- **Your assignment**
Your reply should consist solely of the number of lines in the data that contain "радио".

(Records from a dataset)
---

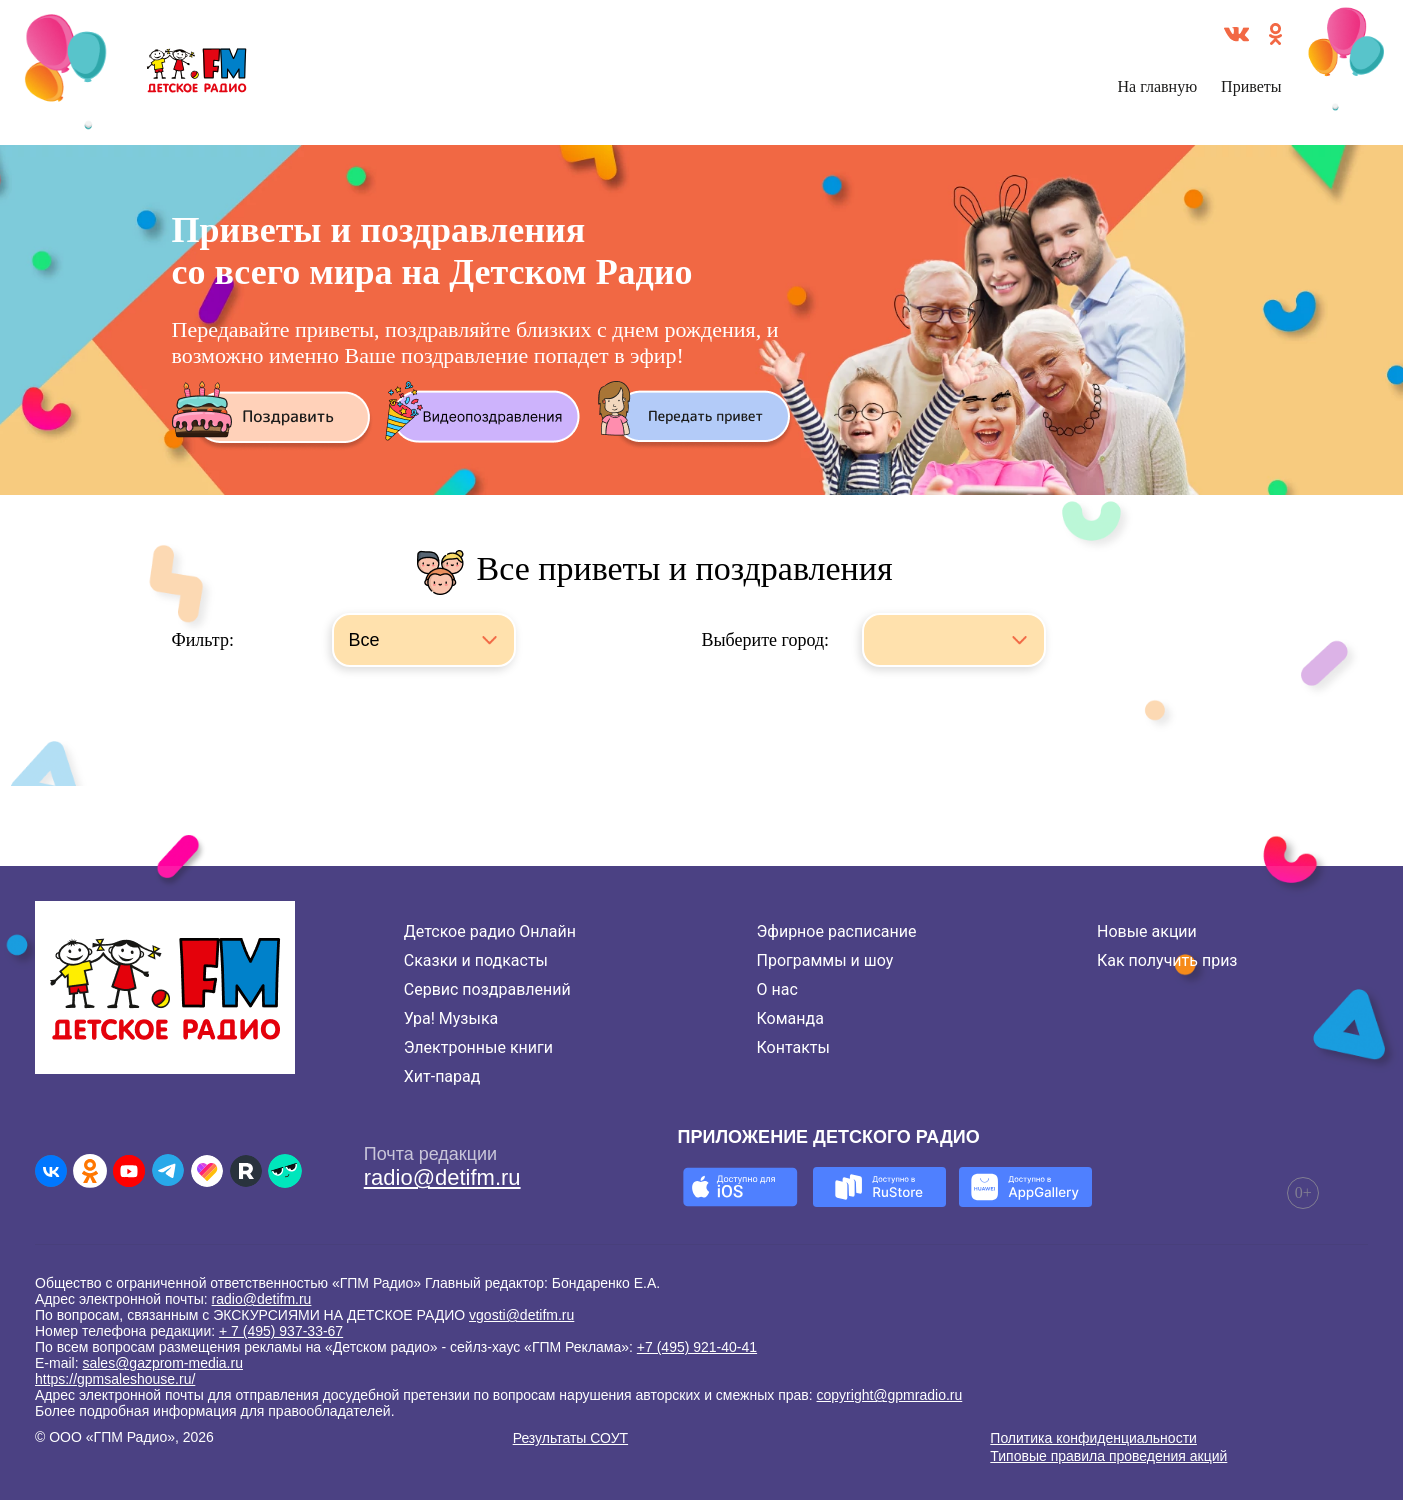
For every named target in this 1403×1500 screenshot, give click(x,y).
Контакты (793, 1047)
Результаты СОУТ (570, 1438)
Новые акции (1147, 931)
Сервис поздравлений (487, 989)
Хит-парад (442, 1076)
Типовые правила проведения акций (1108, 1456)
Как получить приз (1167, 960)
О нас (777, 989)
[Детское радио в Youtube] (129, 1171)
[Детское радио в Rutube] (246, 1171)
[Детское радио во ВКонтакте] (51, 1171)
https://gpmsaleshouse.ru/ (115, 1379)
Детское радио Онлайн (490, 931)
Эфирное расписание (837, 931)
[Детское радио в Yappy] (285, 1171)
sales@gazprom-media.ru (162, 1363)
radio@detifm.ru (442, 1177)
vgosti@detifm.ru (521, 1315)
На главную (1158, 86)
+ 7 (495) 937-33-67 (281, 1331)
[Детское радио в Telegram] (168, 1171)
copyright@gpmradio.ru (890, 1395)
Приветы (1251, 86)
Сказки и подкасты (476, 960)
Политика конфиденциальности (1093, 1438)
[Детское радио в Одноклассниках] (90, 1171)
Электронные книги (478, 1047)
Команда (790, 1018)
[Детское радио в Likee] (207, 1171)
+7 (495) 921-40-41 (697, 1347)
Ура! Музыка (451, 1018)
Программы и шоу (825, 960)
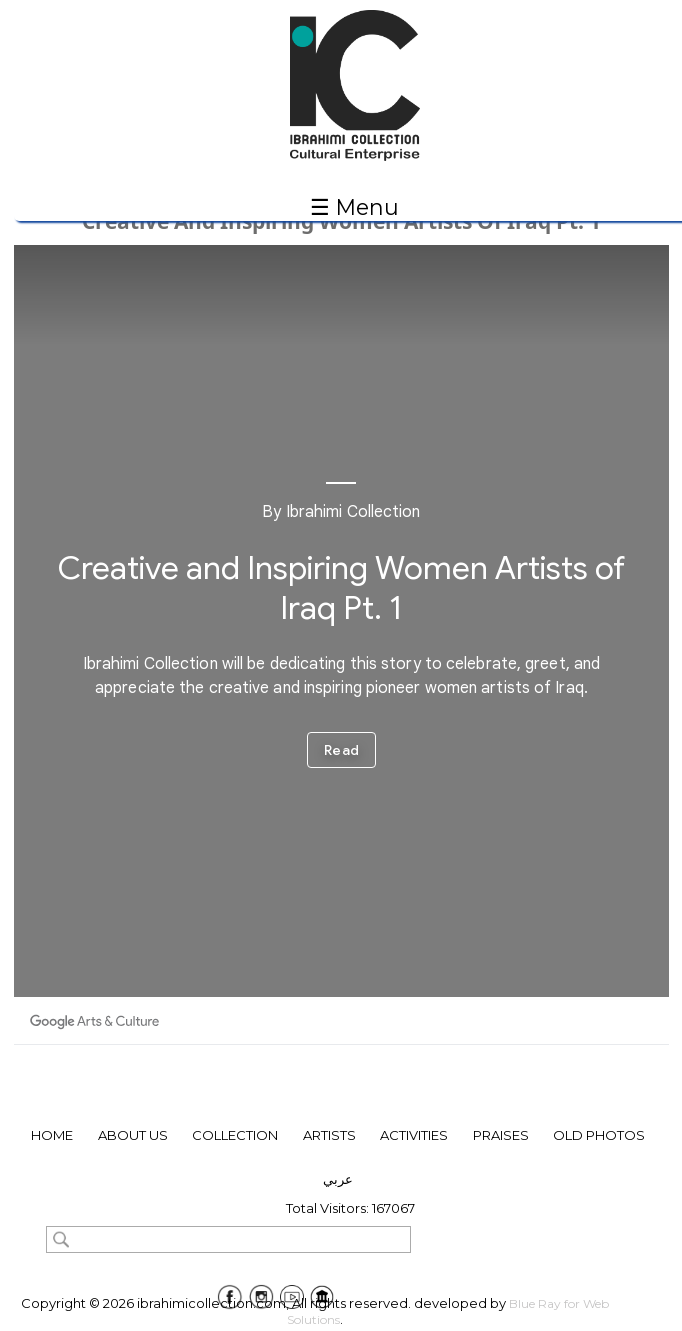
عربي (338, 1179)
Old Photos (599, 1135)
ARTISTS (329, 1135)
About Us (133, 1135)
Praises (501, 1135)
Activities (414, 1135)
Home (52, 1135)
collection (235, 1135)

---

- **Answer to this task**
8